**What you need to do**
Retyping the records exactly, down to the last line, is the whole job.

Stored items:
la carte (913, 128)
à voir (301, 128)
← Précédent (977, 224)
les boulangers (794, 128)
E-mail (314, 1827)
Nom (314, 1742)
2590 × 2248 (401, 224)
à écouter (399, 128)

**Output below**
la carte (913, 128)
à voir (301, 128)
← Précédent (977, 224)
les boulangers (794, 128)
E-mail (314, 1827)
Nom (314, 1742)
2590 × 2248 (401, 224)
à écouter (399, 128)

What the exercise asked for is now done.